I'd like the entries repeated exactly, pictures omitted.

━━━━

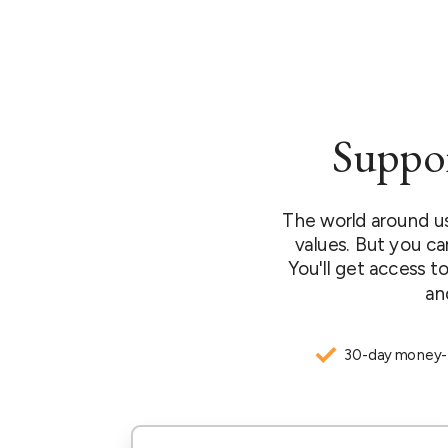
Suppor
The world around us
values. But you ca
You'll get access to
an
30-day money-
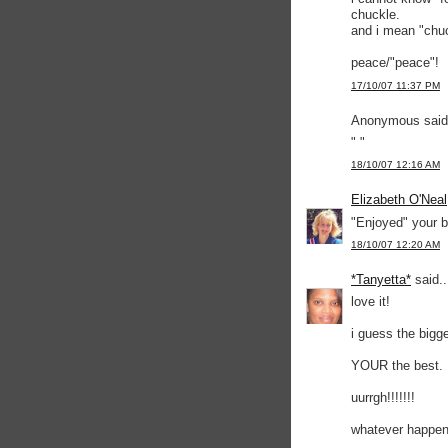
chuckle.
and i mean "chuc
peace/"peace"!
17/10/07 11:37 PM
Anonymous said.
" "
18/10/07 12:16 AM
Elizabeth O'Neal
"Enjoyed" your b
18/10/07 12:20 AM
*Tanyetta*
said..
love it!
i guess the bigg
YOUR the best.
uurrgh!!!!!!!
whatever happene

━━━━

Answer section:
Suppor
The world around us
values. But you ca
You'll get access to
an
30-day money-
chuckle.
and i mean "chuc
peace/"peace"!
17/10/07 11:37 PM
Anonymous said.
" "
18/10/07 12:16 AM
Elizabeth O'Neal
"Enjoyed" your b
18/10/07 12:20 AM
*Tanyetta*
said..
love it!
i guess the bigg
YOUR the best.
uurrgh!!!!!!!
whatever happene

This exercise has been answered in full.